Andrew Peterson: Light for the Lost Boy
Style: Textured folk-pop; compare to Josh Garrels, Sarah Groves, Rich Mullins
Top tracks: "Come Back Soon," "You'll Find Your Way," "The Cornerstone"
Andrew Peterson has long had a penchant for epic themes, and that's exactly the territory his ninth studio album inhabits. What's new is the brilliant edge to Light for the Lost Boy, delivered by the singer-songwriter's willingness to grapple with difficult questions and by bigger production and wider instrumentation.
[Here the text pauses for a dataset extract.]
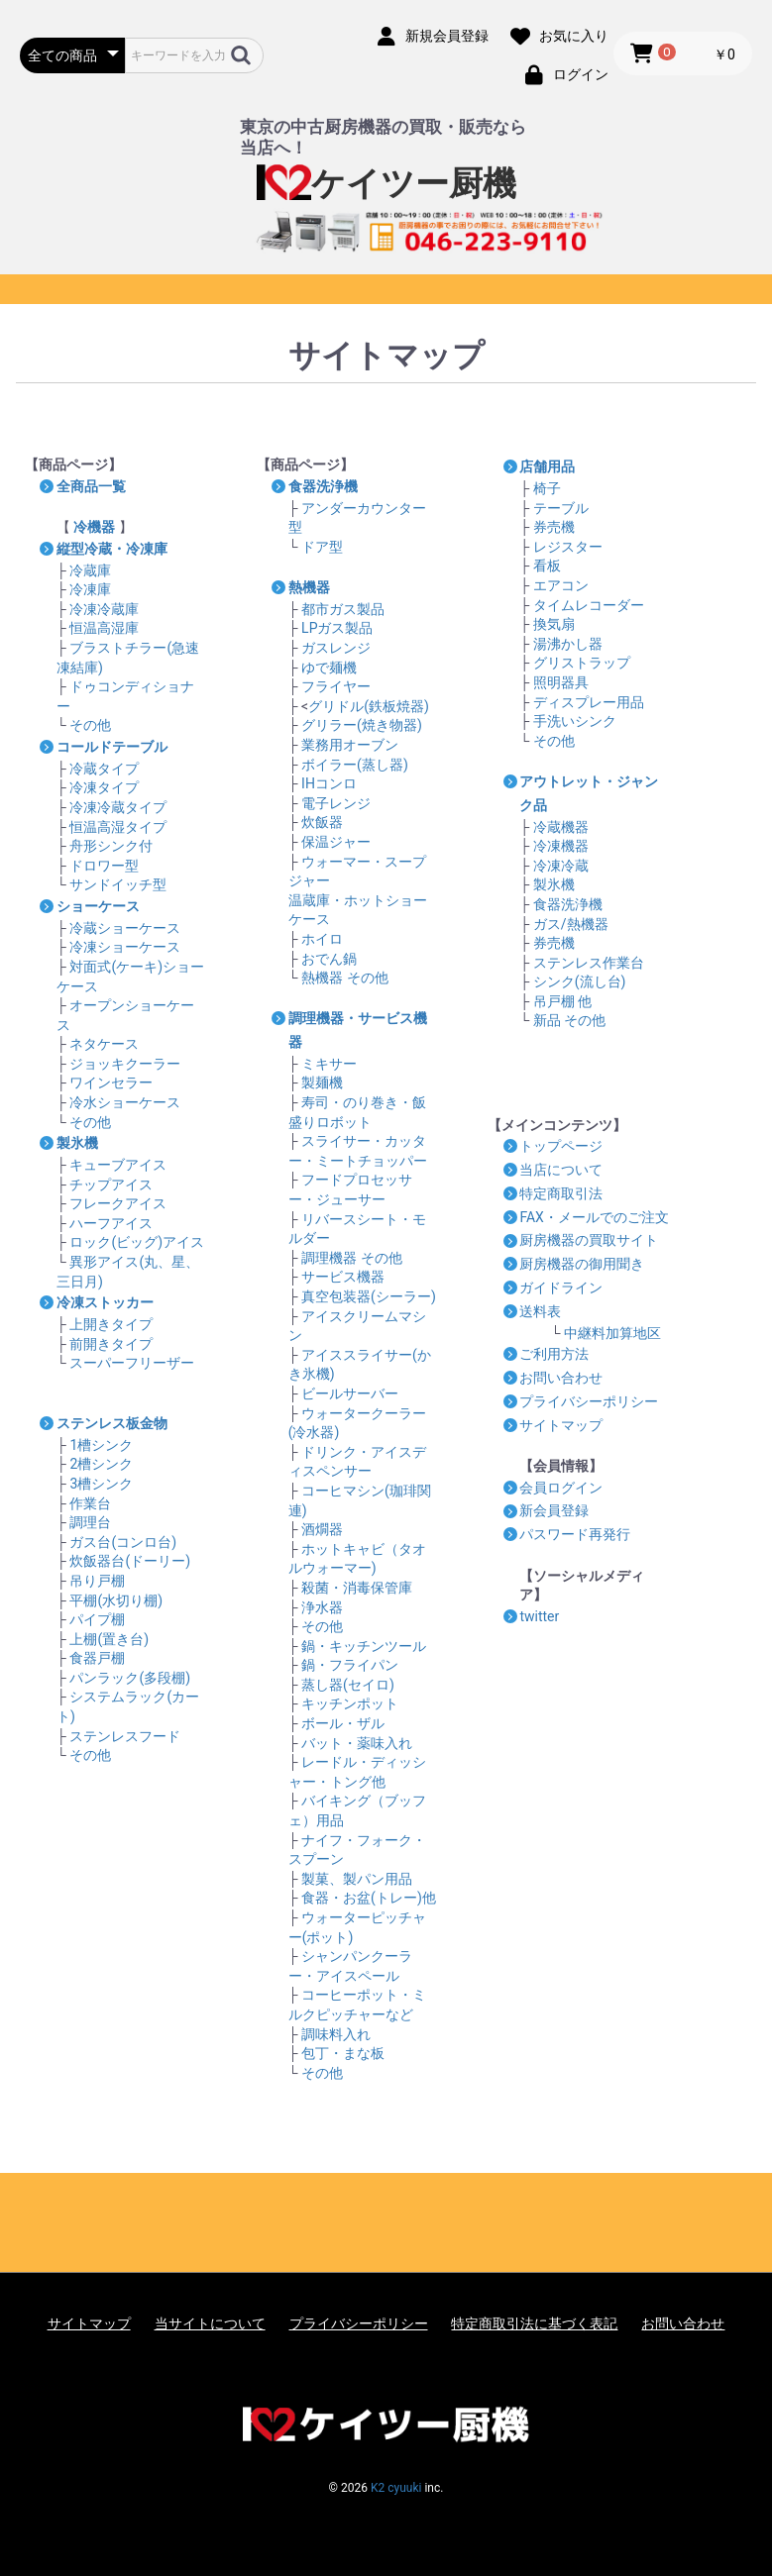 The width and height of the screenshot is (772, 2576). Describe the element at coordinates (111, 1324) in the screenshot. I see `上開きタイプ` at that location.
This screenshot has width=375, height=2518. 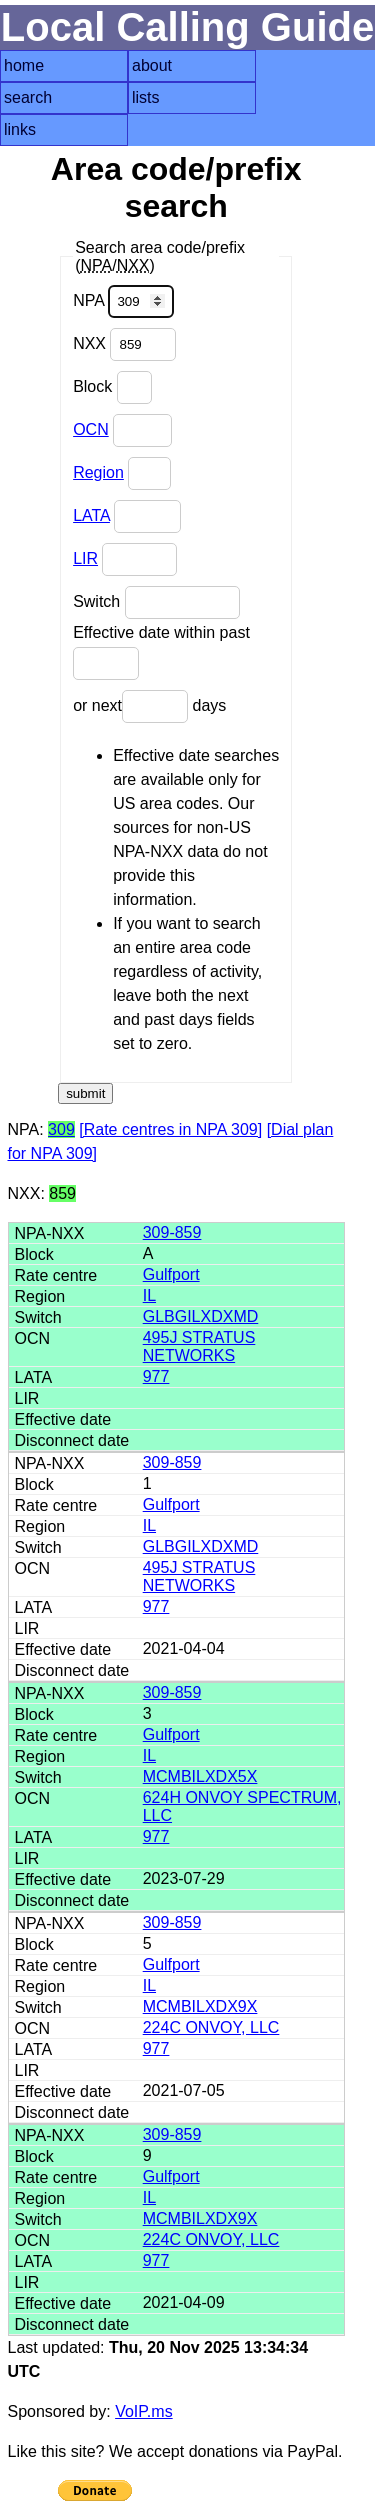 What do you see at coordinates (28, 97) in the screenshot?
I see `search` at bounding box center [28, 97].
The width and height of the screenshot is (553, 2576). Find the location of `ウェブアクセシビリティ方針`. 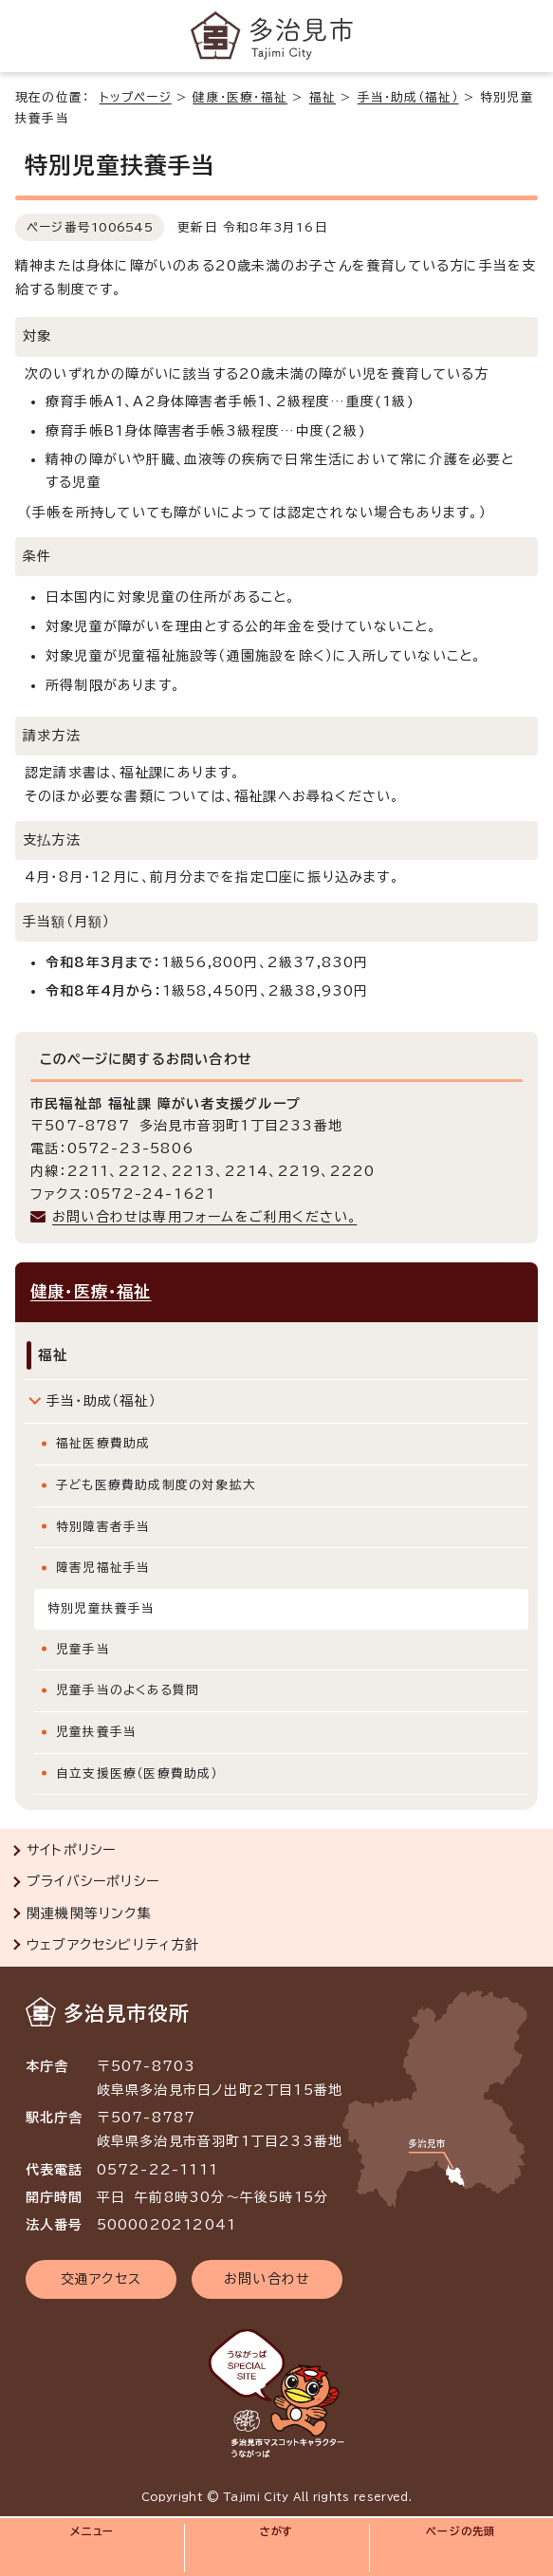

It's especially the well-placed, moody growlings of electric guitar that give teeth to Peterson's groanings of Creation. (Former Audio Adrenaline guitarist Tyler Burkum does the electric honors.) Peterson's lyrics walk the tightrope of the human condition, at once feeling the crushing weight of mortality and the fierce hope of eternity. After all, the light of redemption shines brightest when set against the darkness of loss.
"Come Back Soon" raises the album's curtain with "the Tennessee flood / The sound of the scream and the sight of the blood / My son he saw as the animal died." The electric production is warm and visceral a la Bon Iver. Just like humanity, this song—this album—is haunted by death. Yet there's a throbbing hope even in lament: "So we groan in this great darkness / for deliverance." And Peterson proceeds to expertly walk the tightrope of brokenness and repair.
True to form, his storytelling is masterful and personal, both intimate and universal. An accomplished children's writer (the Wingfeather Saga), Peterson weaves smart literary metaphors into this music. "The Ballad of Jody Baxter" builds from the protagonist of the coming-of-age tragedy The Yearling. The literal and figurative launching point for "Day by Day" is the birthplace of Peter Pan. Sometimes Peterson's lost boy is himself, sometimes his own son, sometimes characters of fiction. Innocence is celebrated while acknowledging its looming loss. Triumphs of love require battle scars. Joy can be exultant, but mortality is ever present. Eden is there and gone. "And we just can't get used to being here / Where the ticking clock is loud and clear / Children of eternity / On the run from entropy" ("Day by Day").
Lost Boy places the mantle of Rich Mullins squarely on Peterson's shoulders. Its sonic still lifes and sweeping landscapes, both emotional and natural, capture transcendent freeze-frames between the love of earth and the longing for heaven. And Peterson's family contexts interweave an even richer dimension. "You'll Find Your Way" is a moving letter to a son. "The Voice of Jesus" directs hope to a brokenhearted daughter. And "Carry the Fire" is a weathered pledge to his wife.
Peterson delivers with maturity that mostly avoids the cliché and sentimentality of adult contemporary radio, though "Rest Easy" and "The Voice of Jesus" tilt slightly to that direction. But he mostly avoids the shortcuts of a three-minute pop song. Instead Peterson draws us deeper into the yearning where life and love are savored against their unavoidable losses—and where glowing hope always remains.